Assignment: Where the records below show a line containing "Image resolution: width=634, height=2113.", start copying; end with the line containing "2023 (52, 1487)", and copy it too.

Given records:
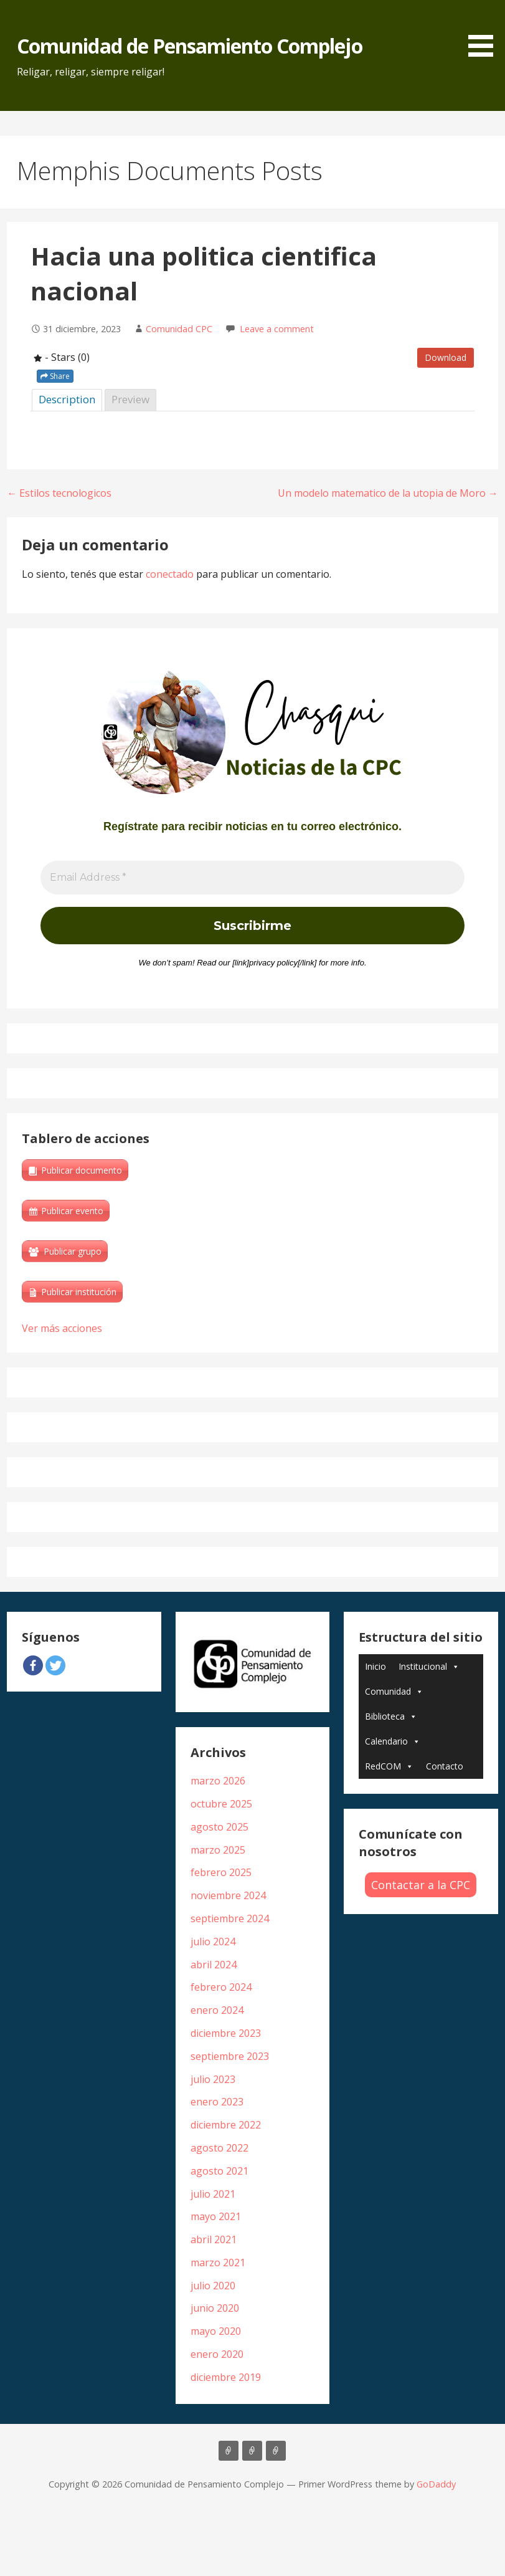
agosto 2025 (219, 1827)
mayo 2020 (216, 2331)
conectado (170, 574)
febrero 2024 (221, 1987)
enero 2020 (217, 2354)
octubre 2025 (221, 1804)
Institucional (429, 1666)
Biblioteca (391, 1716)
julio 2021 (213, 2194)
==
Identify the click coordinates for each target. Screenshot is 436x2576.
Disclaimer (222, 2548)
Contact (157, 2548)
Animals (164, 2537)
* * *
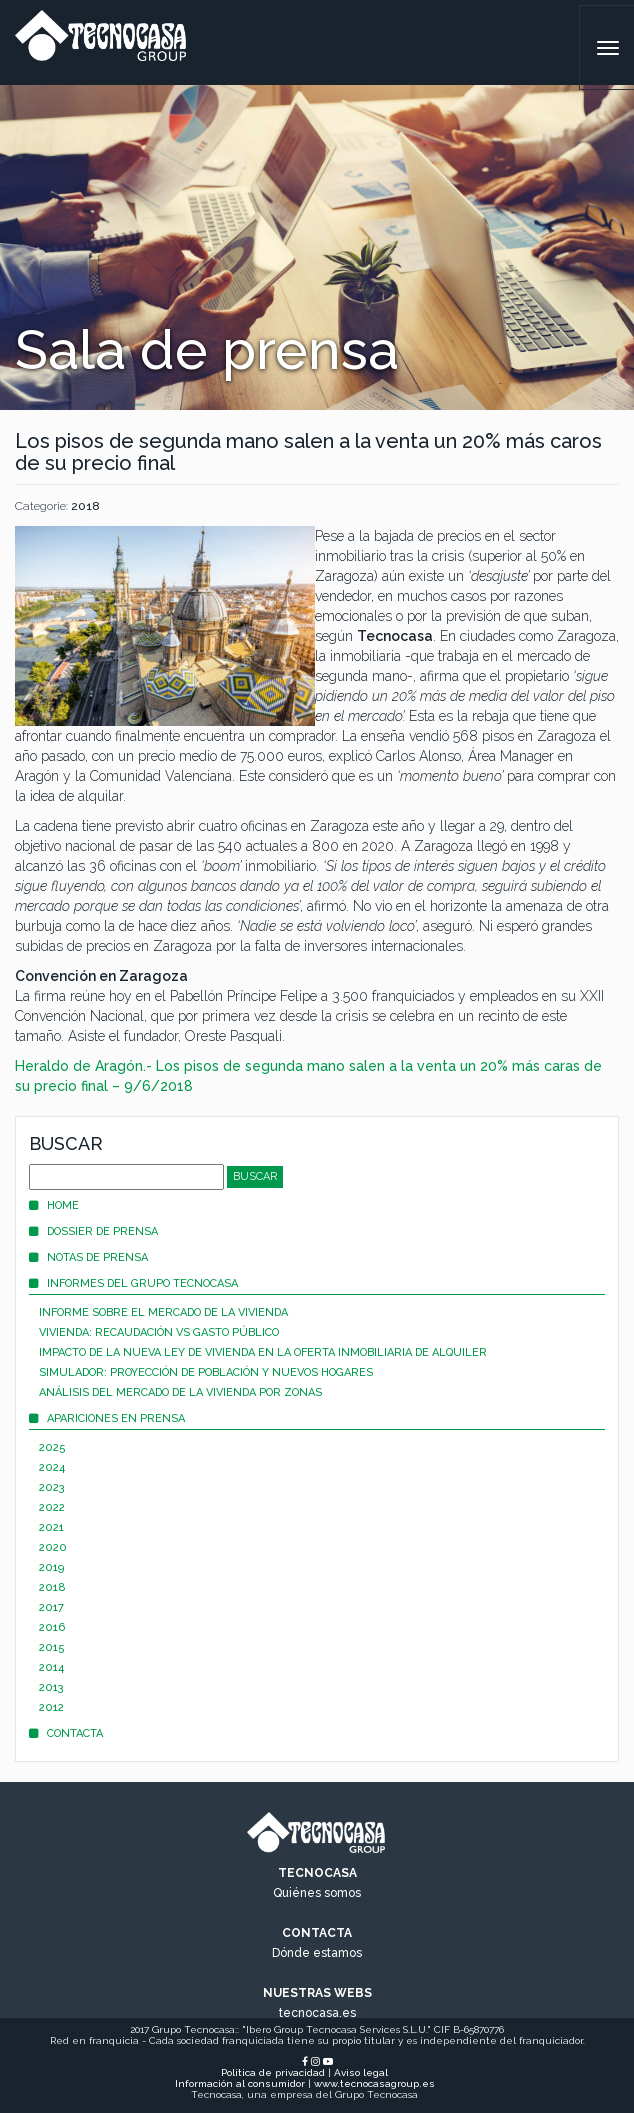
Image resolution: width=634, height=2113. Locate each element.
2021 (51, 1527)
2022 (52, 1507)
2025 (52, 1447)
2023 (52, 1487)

Task answer:
Image resolution: width=634, height=2113. Locate each element.
2021 (51, 1527)
2022 (52, 1507)
2025 (52, 1447)
2023 (52, 1487)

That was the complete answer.